**Exercise details**
Every record that follows should be written out word for word; the pictures stay out.

**Exercise inputs**

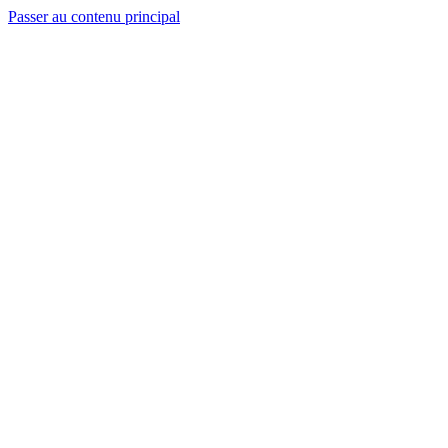
Passer au contenu principal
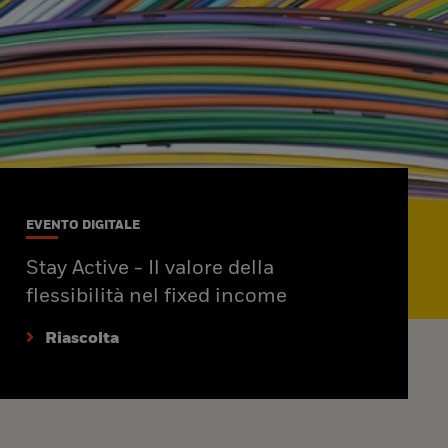
EVENTO DIGITALE
Stay Active - Il valore della
flessibilità nel fixed income
Riascolta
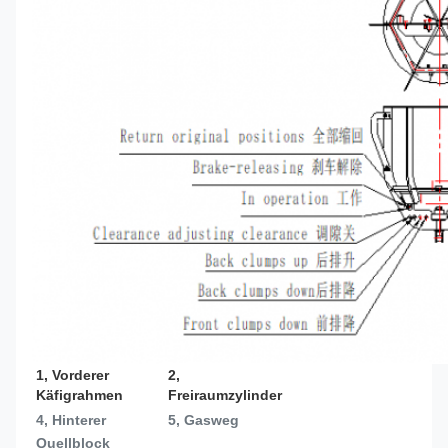
1, Vorderer 
2, 
Käfigrahmen
Freiraumzylinder
4, Hinterer 
5, Gasweg
Quellblock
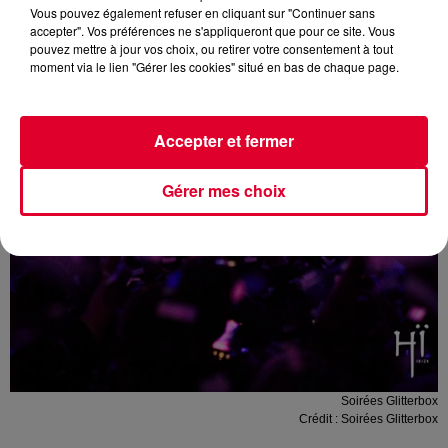
Vous pouvez également refuser en cliquant sur "Continuer sans
accepter". Vos préférences ne s'appliqueront que pour ce site. Vous
pouvez mettre à jour vos choix, ou retirer votre consentement à tout
moment via le lien "Gérer les cookies" situé en bas de chaque page.
Accepter et fermer
Gérer mes choix
Soirées Glitterbox
Crédit :
Soirées Glitterbox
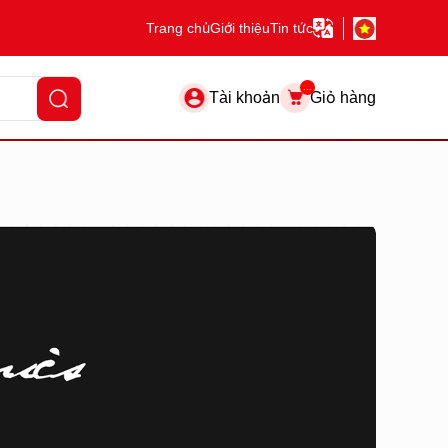
Trang chủ
Giới thiệu
Tin tức
...
Tài khoản
Giỏ hàng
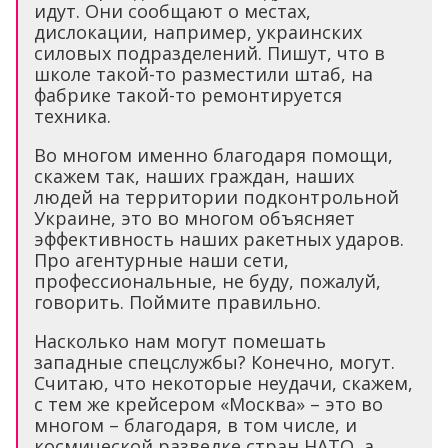
идут. Они сообщают о местах,
дислокации, например, украинских
силовых подразделений. Пишут, что в
школе такой-то разместили штаб, на
фабрике такой-то ремонтируется
техника.
Во многом именно благодаря помощи,
скажем так, наших граждан, наших
людей на территории подконтрольной
Украине, это во многом объясняет
эффективность наших ракетных ударов.
Про агентурные наши сети,
профессиональные, не буду, пожалуй,
говорить. Поймите правильно.
Насколько нам могут помешать
западные спецслужбы? Конечно, могут.
Считаю, что некоторые неудачи, скажем,
с тем же крейсером «Москва» – это во
многом – благодаря, в том числе, и
космической разведке стран НАТО, а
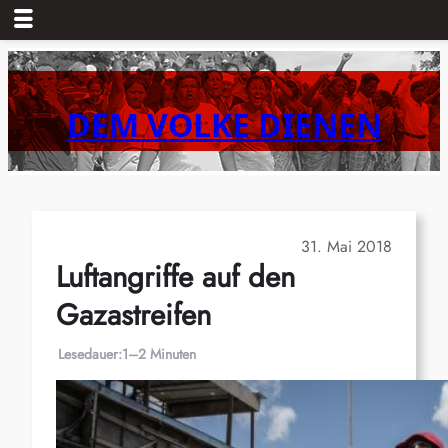
Zum
Inhalt
springen
DEM VOLKE DIENEN
31. Mai 2018
Luftangriffe auf den
Gazastreifen
Lesedauer:
1–2 Minuten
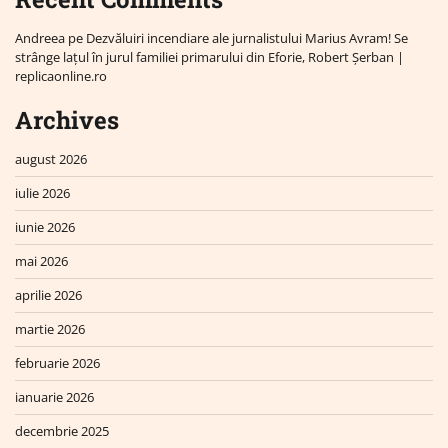
Andreea
pe
Dezvăluiri incendiare ale jurnalistului Marius Avram! Se
strânge lațul în jurul familiei primarului din Eforie, Robert Șerban |
replicaonline.ro
Archives
august 2026
iulie 2026
iunie 2026
mai 2026
aprilie 2026
martie 2026
februarie 2026
ianuarie 2026
decembrie 2025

**Task answer**
Passer au contenu principal
EVENTO DIGITALE
Stay Active - Il valore della
flessibilità nel fixed income
Riascolta
1, Vorderer 
2, 
Käfigrahmen
Freiraumzylinder
4, Hinterer 
5, Gasweg
Quellblock
Vous pouvez également refuser en cliquant sur "Continuer sans
accepter". Vos préférences ne s'appliqueront que pour ce site. Vous
pouvez mettre à jour vos choix, ou retirer votre consentement à tout
moment via le lien "Gérer les cookies" situé en bas de chaque page.
Accepter et fermer
Gérer mes choix
Soirées Glitterbox
Crédit :
Soirées Glitterbox
Trang chủ
Giới thiệu
Tin tức
...
Tài khoản
Giỏ hàng
идут. Они сообщают о местах,
дислокации, например, украинских
силовых подразделений. Пишут, что в
школе такой-то разместили штаб, на
фабрике такой-то ремонтируется
техника.
Во многом именно благодаря помощи,
скажем так, наших граждан, наших
людей на территории подконтрольной
Украине, это во многом объясняет
эффективность наших ракетных ударов.
Про агентурные наши сети,
профессиональные, не буду, пожалуй,
говорить. Поймите правильно.
Насколько нам могут помешать
западные спецслужбы? Конечно, могут.
Считаю, что некоторые неудачи, скажем,
с тем же крейсером «Москва» – это во
многом – благодаря, в том числе, и
космической разведке стран НАТО, а
Zum
Inhalt
springen
DEM VOLKE DIENEN
31. Mai 2018
Luftangriffe auf den
Gazastreifen
Lesedauer:
1–2 Minuten
Andreea
pe
Dezvăluiri incendiare ale jurnalistului Marius Avram! Se
strânge lațul în jurul familiei primarului din Eforie, Robert Șerban |
replicaonline.ro
Archives
august 2026
iulie 2026
iunie 2026
mai 2026
aprilie 2026
martie 2026
februarie 2026
ianuarie 2026
decembrie 2025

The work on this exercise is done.